Last week an earthquake centered in Russia was strong enough to be noticed in Beijing. A friend of mine, a designer for Sony Ericsson, was on the 22nd floor of a 27-floor building. She felt the building sway. Everyone rushed downstairs. She was the only one carrying a laptop. Her colleagues told her she was stupid: The company owns that laptop.
Long ago I knew a Postdoctoral Fellow, one of the small number who had then been let out of Red China to work/study in the West. Once he’d got the hang of things he confided to me that he’d learned the expression “civic responsibility” as a good summary of what no Chinese took seriously: they cared only for self and family. I was astonished at his courage, or foolhardiness, in saying as much to a near-stranger.

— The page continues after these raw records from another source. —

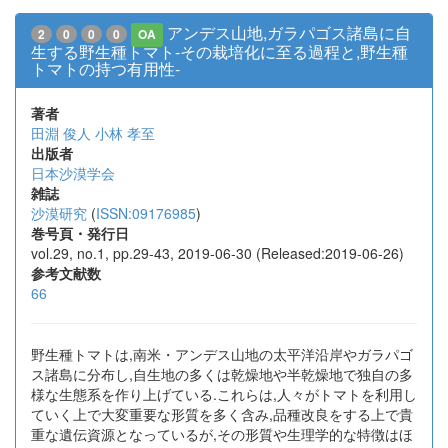
アンデス山地,ガラパゴス諸島に自
2
0
0
0
OA
生する野生種トマト-その栽培化に至る過程と,野生種
トマトの持つ有用性-
著者
田淵 俊人
小林 孝至
出版者
日本沙漠学会
雑誌
沙漠研究
(
ISSN:09176985
)
巻号頁・発行日
vol.29, no.1, pp.29-43, 2019-06-30 (Released:2019-06-26)
参考文献数
66
野生種トマトは,南米・アンデス山地の太平洋沿岸やガラパゴ
ス諸島に分布し,自生地の多くは乾燥地や半乾燥地で独自の多
様な生態系を作り上げている.これらは,人々がトマトを利用し
ていく上で大変重要な形質を多く含み,品種改良をする上で貴
重な遺伝資源となっているが,その形質や生理学的な特徴はほ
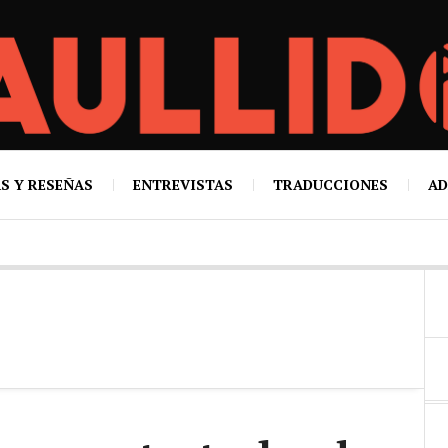
S Y RESEÑAS
ENTREVISTAS
TRADUCCIONES
AD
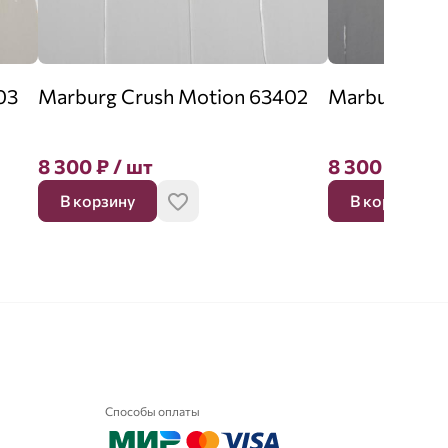
03
Marburg Crush Motion 63402
Marburg Cru
8 300
₽
/ шт
8 300
₽
/ шт
В корзину
В корзину
Способы оплаты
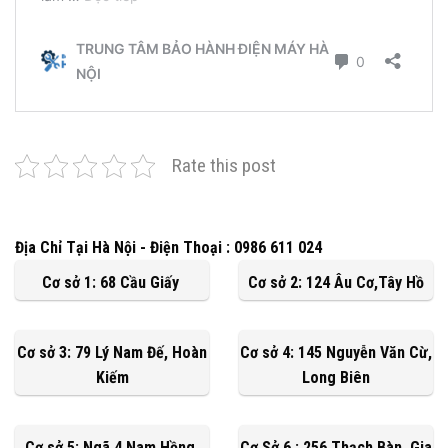
Rate this post
Địa Chỉ Tại Hà Nội - Điện Thoại : 0986 611 024
Cơ sở 1: 68 Cầu Giấy
Cơ sở 2: 124 Âu Cơ,Tây Hồ
Cơ sở 3: 79 Lý Nam Đế, Hoàn
Cơ sở 4: 145 Nguyễn Văn Cừ,
Kiếm
Long Biên
Cơ sở 5: Ngã 4 Nam Hồng,
Cơ Sở 6 : 256 Thạch Bàn, Gia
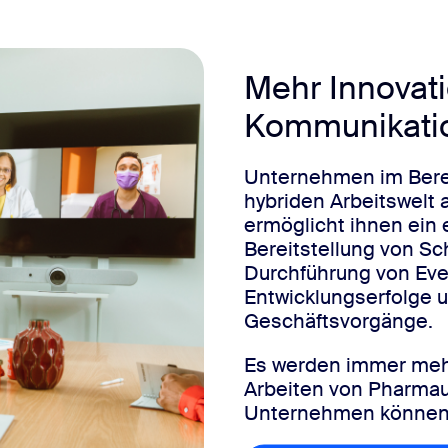
Mehr Innovat
Kommunikati
Unternehmen im Berei
hybriden Arbeitswelt 
ermöglicht ihnen ein e
Bereitstellung von S
Durchführung von Eve
Entwicklungserfolge 
Geschäftsvorgänge.
Es werden immer mehr 
Arbeiten von Pharma
Unternehmen können b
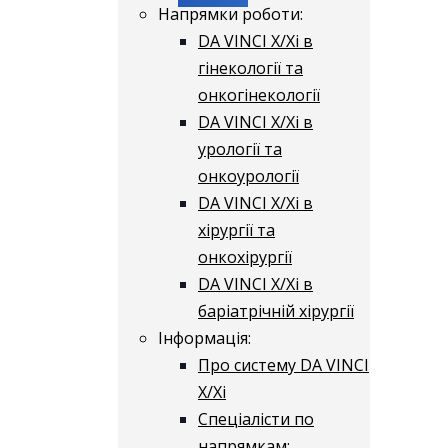
Напрямки роботи:
DA VINCI X/Xі в
гінекології та
онкогінекології
DA VINCI X/Xі в
урології та
онкоурології
DA VINCI X/Xі в
хірургії та
онкохірургії
DA VINCI X/Xі в
баріатрічній хірургії
Інформація:
Про систему DA VINCI
X/Xі
Спеціалісти по
напрямкам:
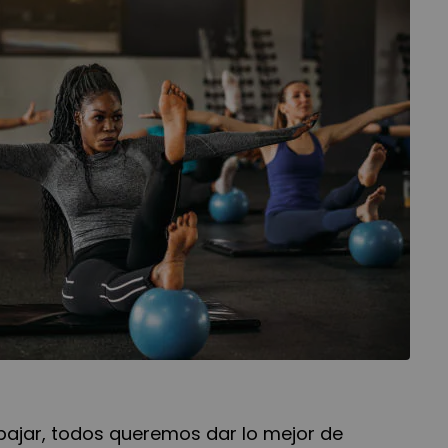
bajar, todos queremos dar lo mejor de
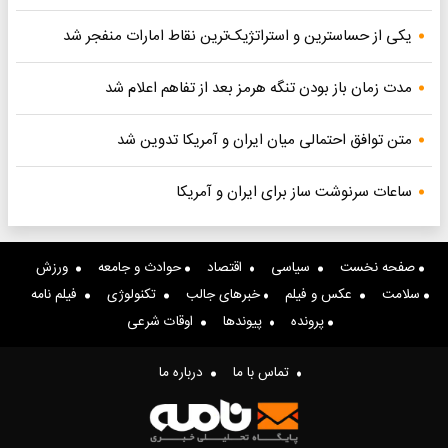
یکی از حساسترین و استراتژیک‌ترین نقاط امارات منفجر شد
مدت زمان باز بودن تنگه هرمز بعد از تفاهم اعلام شد
متن توافق احتمالی میان ایران و آمریکا تدوین شد
ساعات سرنوشت ساز برای ایران و آمریکا
صفحه نخست
سیاسی
اقتصاد
حوادث و جامعه
ورزش
سلامت
عکس و فیلم
خبرهای جالب
تکنولوژی
فیلم نامه
پرونده
پیوندها
اوقات شرعی
تماس با ما
درباره ما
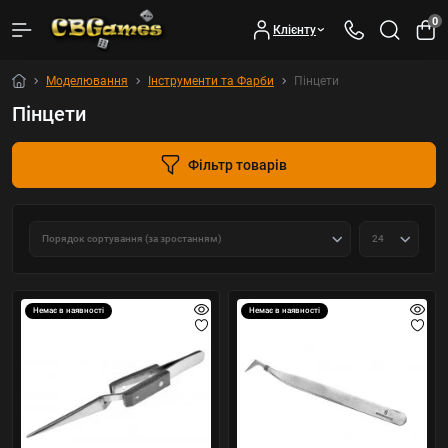
0
Клієнту
Моделювання
Інструменти та Фарби
Пінцети
Пінцети
Фільтр товарів
Немає в наявності
Немає в наявності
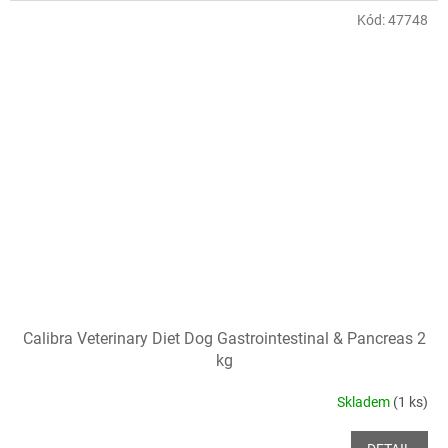
Kód:
47748
Calibra Veterinary Diet Dog Gastrointestinal & Pancreas 2
kg
Skladem
(1 ks)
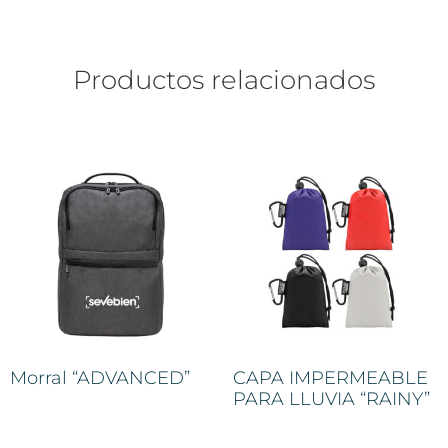
Productos relacionados
Morral “ADVANCED”
CAPA IMPERMEABLE
PARA LLUVIA “RAINY”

(We also had an interesting conversation in the wake of his first visit to the British Museum. “Were the civilisations of Egypt and Mesopotamia as old as the museum said?” “Yes.” “Then I have been lied to.”)
I would like to know how he had been lied to. What was his country telling him of ancient civilizations?
He didn’t elaborate much, apart from checking with me that he understood correctly that the British did not consider themselves the descendants of the ancient Egyptians, Sumerians and whatnot. But that he’d been taught that China pretty much predated everyone at everything was presumably the gist of it – whatever it was, it left him unhappy at the history he’d been taught.
Come to think of it, there must be plenty of Chinese in their mid-sixties who could, if they wished, explain why he might have been upset. My evidence is restricted to the remarks by one clever, serious-minded, reflective but perhaps naive scientist.